Unfortunately the immortal and incomparable Wodehouse, that lord of language and laughter, has attracted the attentions of some bores whose prize potential is almost as great at that of the Empress of Blandings. There are the academics who construct elaborate theories on the significance of Bertie's relationship with Jeeves and the retired-schoolmaster-types who indulge their love of making lists; silly little corrections of chronology and consistency in the corpus are noted with smug selfsatisfaction. The leadenly facetious efforts of the parodists put off potential readers of this inimitable comic genius and in adaptations the best bits of all (the descriptive prose) are always cut, leaving the dialogue in between to be cocked up by charlies like Ian Carmichael. In a class of his own among the annotators is Benny Green with his skolarly (geddit?) exhumations of Broadway musical comedies. And if you think that now the centenary celebrations are over we can concentrate on the only Wodehouse books that matter (his own), remember that Lady Donaldson's authorised biography is still to come.
No doubt it is possessiveness and jealousy that makes sharing love such an awkward proposition; but, oh, the unifying force of hate! What joy, therefore, to join other Wodehouseans burning with righteous indignation in a campaign of contempt for those who were so disobliging in the wake of those blasted broadcasts. The consequence of the calumnies is that there are still people today, as Richard Usborne observes in A Wodehouse Companion, who, as an excuse for not reading Wodehouse, remember that 'he blotted his copybook in some way during the war'. It is something that a politician such as Lain Sproat (now, I believe, a member of the Government) has come up with some sort of belated compensation by publishing the full story in Wodehouse at War which shows, of course, that this dear, sweet man was innocent. He suffered far more hurt over the whole affair than he ever let on and, as Mr Sproat shows, that suffering was needlessly prolonged by political and bureaucratic intransigence. What a roll of dishonour unfurls! Step forward Cooper, Connor, Bentley, Milne, Darlington, Hogg, Heath ... . Hate, hate, hate! One wonders if friendship was ever so slimily betrayed as by that sentimental prig A. A. Milne; while for the present Lord Chancellor the time has surely come for him to be dragged from the woolsack and thrown in the river. The odious monkey 'Cassandra' eventually apologised to Wodehouse (who, with characteristic generosity, forgave him), which is more than can be said of the 1st Viscount Norwich. Benny Green comments in his literary biography of Wodehouse that Gussie Fink-Nottle's use of 'Alfred Duff Cooper' as his alias when up before the beak after his newt-hunt in the Trafalgar Square fountains may well prove to be 'that forgotten politician's best chance of immortality'.

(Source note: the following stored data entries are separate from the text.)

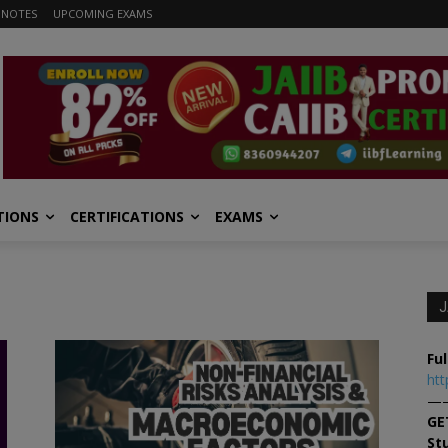
 NOTES
UPCOMING EXAMS
TIONS
CERTIFICATIONS
EXAMS
J
Ful
htt
—
GE
St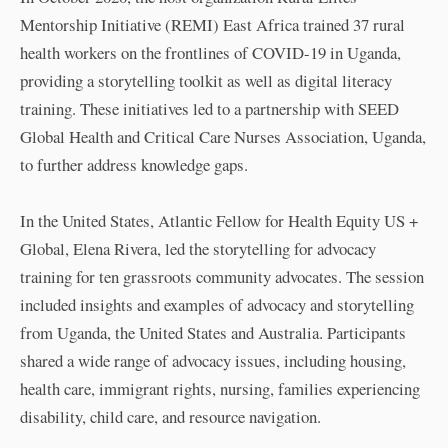
Mentorship Initiative (REMI) East Africa trained 37 rural
health workers on the frontlines of COVID-19 in Uganda,
providing a storytelling toolkit as well as digital literacy
training. These initiatives led to a partnership with SEED
Global Health and Critical Care Nurses Association, Uganda,
to further address knowledge gaps.
In the United States, Atlantic Fellow for Health Equity US +
Global, Elena Rivera, led the storytelling for advocacy
training for ten grassroots community advocates. The session
included insights and examples of advocacy and storytelling
from Uganda, the United States and Australia. Participants
shared a wide range of advocacy issues, including housing,
health care, immigrant rights, nursing, families experiencing
disability, child care, and resource navigation.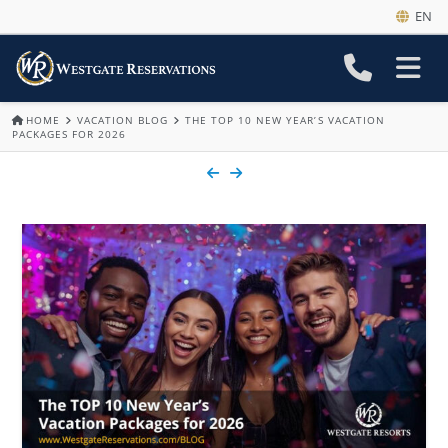
EN
HOME
VACATION BLOG
THE TOP 10 NEW YEAR’S VACATION
PACKAGES FOR 2026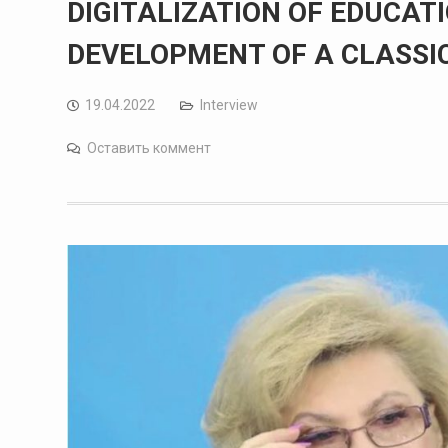
DIGITALIZATION OF EDUCATI
DEVELOPMENT OF A CLASSI
19.04.2022
Interview
Оставить коммент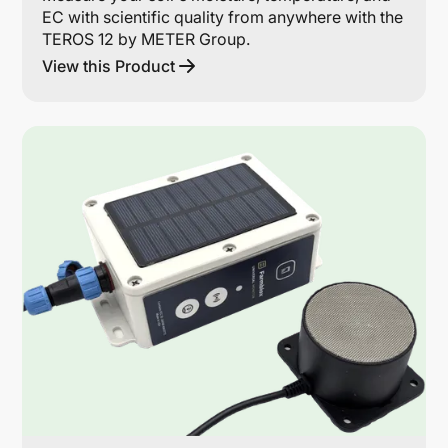
EC with scientific quality from anywhere with the
TEROS 12 by METER Group.
View this Product
Lin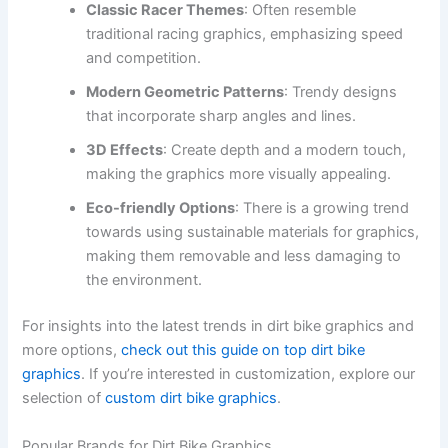
Classic Racer Themes
: Often resemble
traditional racing graphics, emphasizing speed
and competition.
Modern Geometric Patterns
: Trendy designs
that incorporate sharp angles and lines.
3D Effects
: Create depth and a modern touch,
making the graphics more visually appealing.
Eco-friendly Options
: There is a growing trend
towards using sustainable materials for graphics,
making them removable and less damaging to
the environment.
For insights into the latest trends in dirt bike graphics and
more options,
check out this guide on top dirt bike
graphics
. If you’re interested in customization, explore our
selection of
custom dirt bike graphics
.
Popular Brands for Dirt Bike Graphics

Out of all this hate can we not bring forth some love? Yes, certainly, for St Mugg who saved Plum from being picked. 'What a pal that man has been!' wrote Wodehouse to his old chum Townend in one of the letters that • make up Performing Flea, now reprinted together with the other two books that effectively form the autobiography (Bring on the Girls and Over Seventy). This one-volume paperback, Wodehouse on Wodehouse, is excellent value and, needless to say, by far the most enjoyable of the centenary publications under review. Richard Usborne makes the point, though, in his Wodehouse Companion (pretty steep at £12.50) that we shouldn't `take it all as gospel'. I had never read Bring on the Girls (written by Guy Bolton) before and greatly enjoyed the flow of showbiz anecdotes.

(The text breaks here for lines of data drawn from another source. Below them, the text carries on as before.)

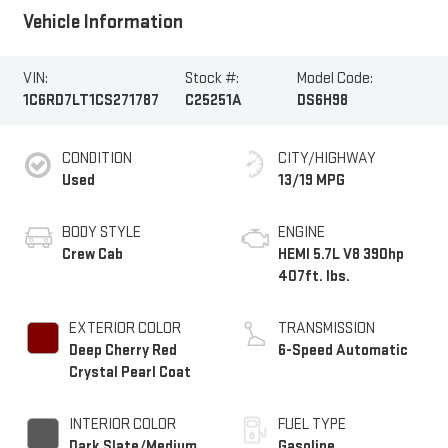
Vehicle Information
VIN:
Stock #:
Model Code:
1C6RD7LT1CS271787
C25251A
DS6H98
CONDITION
CITY/HIGHWAY
Used
13/19 MPG
BODY STYLE
ENGINE
Crew Cab
HEMI 5.7L V8 390hp
407ft. lbs.
EXTERIOR COLOR
TRANSMISSION
Deep Cherry Red
6-Speed Automatic
Crystal Pearl Coat
INTERIOR COLOR
FUEL TYPE
Dark Slate/Medium
Gasoline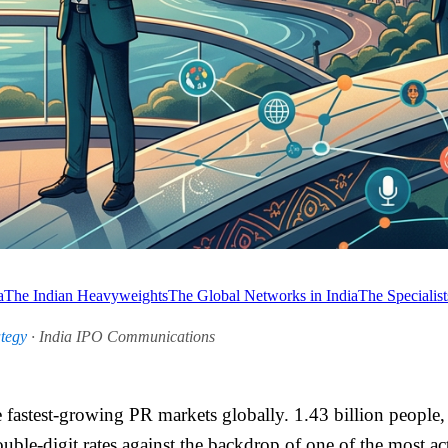
a
The Indian Heavyweights
The Global Networks in India
The Specialis
ategy
· India IPO Communications
e fastest-growing PR markets globally. 1.43 billion people
double-digit rates against the backdrop of one of the most 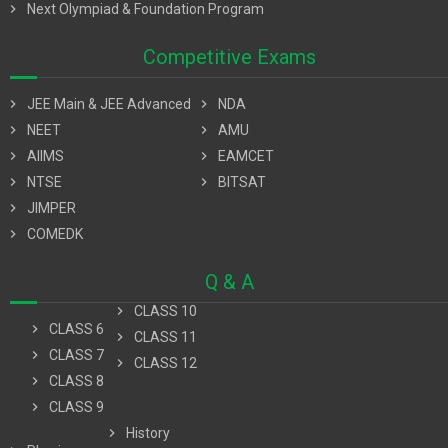
chevron_right
Next Olympiad & Foundation Program
Competitive Exams
chevron_right
JEE Main & JEE Advanced
chevron_right
NDA
chevron_right
NEET
chevron_right
AMU
chevron_right
AIIMS
chevron_right
EAMCET
chevron_right
NTSE
chevron_right
BITSAT
chevron_right
JIMPER
chevron_right
COMEDK
Q & A
chevron_right
CLASS 10
chevron_right
CLASS 6
chevron_right
CLASS 11
chevron_right
CLASS 7
chevron_right
CLASS 12
chevron_right
CLASS 8
chevron_right
CLASS 9
chevron_right
History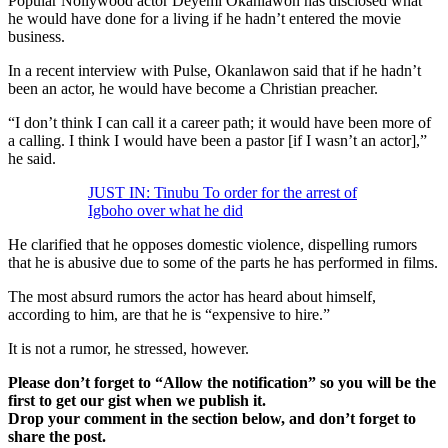
Popular Nollywood actor Deyemi Okanlawon has disclosed what
he would have done for a living if he hadn’t entered the movie
business.
In a recent interview with Pulse, Okanlawon said that if he hadn’t
been an actor, he would have become a Christian preacher.
“I don’t think I can call it a career path; it would have been more of
a calling. I think I would have been a pastor [if I wasn’t an actor],”
he said.
JUST IN: Tinubu To order for the arrest of
Igboho over what he did
He clarified that he opposes domestic violence, dispelling rumors
that he is abusive due to some of the parts he has performed in films.
The most absurd rumors the actor has heard about himself,
according to him, are that he is “expensive to hire.”
It is not a rumor, he stressed, however.
Please don’t forget to “Allow the notification” so you will be the
first to get our gist when we publish it.
Drop your comment in the section below, and don’t forget to
share the post.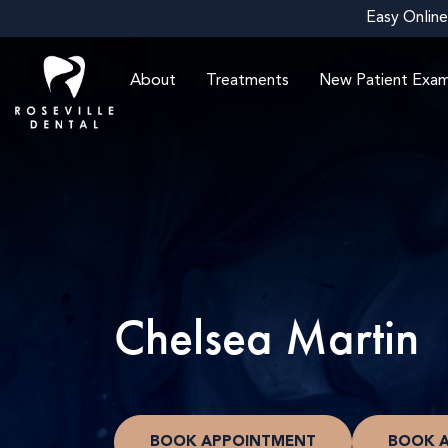
Easy Online
About
Treatments
New Patient Exa
Chelsea Martin
BOOK APPOINTMENT
BOOK 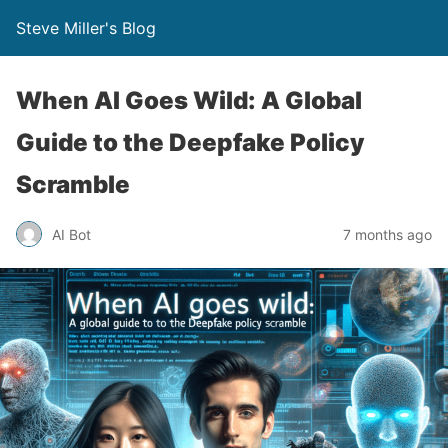
Steve Miller's Blog
When AI Goes Wild: A Global
Guide to the Deepfake Policy
Scramble
AI Bot
7 months ago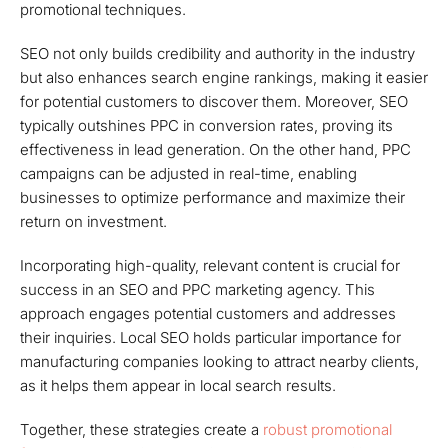
promotional techniques.
SEO not only builds credibility and authority in the industry
but also enhances search engine rankings, making it easier
for potential customers to discover them. Moreover, SEO
typically outshines PPC in conversion rates, proving its
effectiveness in lead generation. On the other hand, PPC
campaigns can be adjusted in real-time, enabling
businesses to optimize performance and maximize their
return on investment.
Incorporating high-quality, relevant content is crucial for
success in an SEO and PPC marketing agency. This
approach engages potential customers and addresses
their inquiries. Local SEO holds particular importance for
manufacturing companies looking to attract nearby clients,
as it helps them appear in local search results.
Together, these strategies create a
robust promotional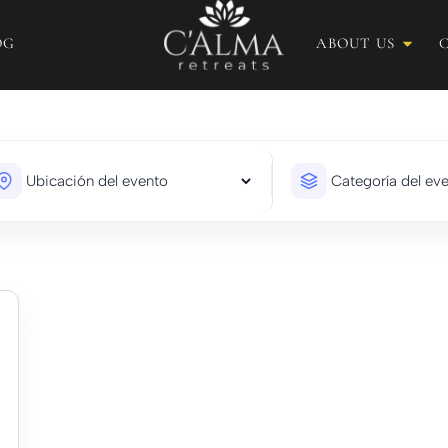
OG
ABOUT US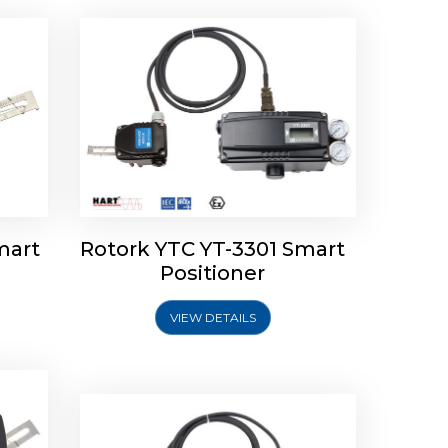
mart
Rotork YTC YT-3301 Smart
tork
Positioner
ioner
Rotork YTC YT-2501 Smart
Positioner
VIEW DETAILS
Explore More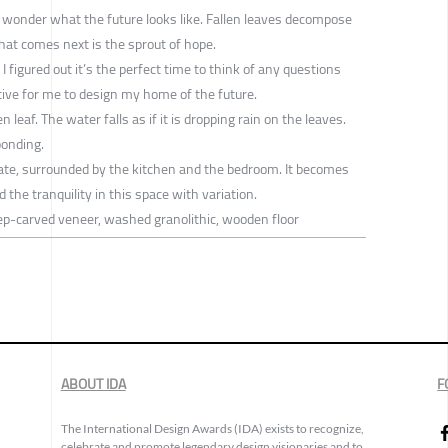
, I wonder what the future looks like. Fallen leaves decompose
hat comes next is the sprout of hope.
 I figured out it’s the perfect time to think of any questions
tive for me to design my home of the future.
n leaf. The water falls as if it is dropping rain on the leaves.
ponding.
te, surrounded by the kitchen and the bedroom. It becomes
d the tranquility in this space with variation.
eep-carved veneer, washed granolithic, wooden floor
ABOUT IDA
F
The International Design Awards (IDA) exists to recognize,
celebrate and promote legendary design visionaries and to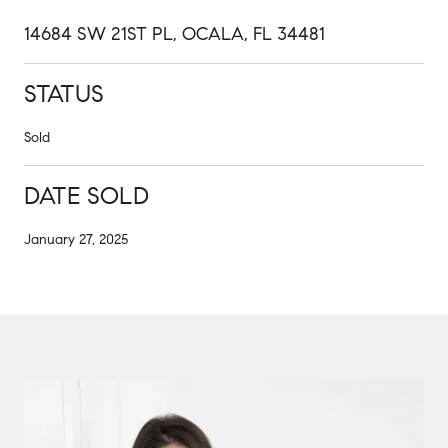
14684 SW 21ST PL, OCALA, FL 34481
STATUS
Sold
DATE SOLD
January 27, 2025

Some of the same material is used by Benny Green in his book which — setting aside my uncharitable crack earlier — is very entertaining, if somewhat 'overwritten'. This engaging polymath has pulled out all the stops; the extravagantly seasoned phraseology seems only too suitable for the Pulitzer Prize our Benny apparently failed to win because he was not ('strewth! ) an American. The witty notes identifying such figures as Cohn Cowdrey and Ramsay MacDonald ('the first Prime Minister in British history to join the Opposition while in office') would appear to be intended for an American audience. (Incidentally, Herbert Warren Wind's pleasantly straightforward New Yorker profile which is now available between hard covers over here is the only American entry in the centenary stakes). Someone in the Pavilion — even Parky, perhaps — should have told Green, B., to keep it on the stumps; there is too much loose stuff on the Empire, the Public School, the American Musical, Hollywood and other balls. Benny feels strongly that 'cultural snobbery' is responsible for our ignorance of Wodehouse's 'revolutionary work' in the theatre; no score is accordingly left unturned. Another chip is revealed by the curious statement that 'right-wing fanatics praise him [Wodehouse] with hysterical extravagance'.
Benny's biography is, in all fairness, full of good points and interesting ideas. He takes Orwell to task for describing the incredibly industrious Wodehouse as a 'parasite' and also cites the footer-bagged Fascist Roderick Spode as evidence of political awareness in that 'virulently antitotalitarian novel' The Code of Woosters (published in the year of Munich). Several plausible models for characters are discussed, such as the 8th Duke of Devonshire ('IVIy greatest moment was when my pig won first prize at Skipton Fair') for the Earl of Emsworth. Actually I don't think there is quite enough in the book on Blandings, or about Bertie and Jeeves. A novel on Berrie at Blandings would have made a wonderful climax to the two sagas; I had hoped the master would bring the best of his characters together in this way before
handing in his dinner pail. Perhaps I should have suggested such a scheme; I come from a family whose humour has been Wodehousean for three generations and an uncle liked to claim credit for having urged P. G. to promote Uncle Fred from short-story status. Spreading 'sweetness and light' was Lord Ickenham's role and Richard Usborne tells us that the originator of the phrase, Matthew Arnold, was a connection of Wodehouse's.
Good old Usbore provides a jolly crib for the Wodehouse student with notes on all the books, including the occasional mark ('possibly scores less than an alpha') and hearty summing-up CA very yeasty light novel'). The book is organised oddly with 'nuggets' interpolated here and there, plus a separate gallery of Gally's cronies which tends to repeat stuff already in another cast list. I was sorry to see Usbore repeating the old nonsense of Wodehouse being 'middle class' and banging on about how the background worlds of Wodehouse's fiction never really existed. Perhaps this has something to do with Usbore's confession that he has known 'only two or three butlers'. I like to believe that Wodehouse's Edwardian never-never land was not so far removed from what England might have been like in the 1920s if the apocalyptic Great War had never taken place.
As Evelyn Waugh predicted 20 years ago, we shall continue to escape to this Garden of Eden from our own more irksome civilisations. One of my New Year resolutions will be to try to love the other people I find there (laugh and the world laughs ...); but couldn't they leave their own books behind?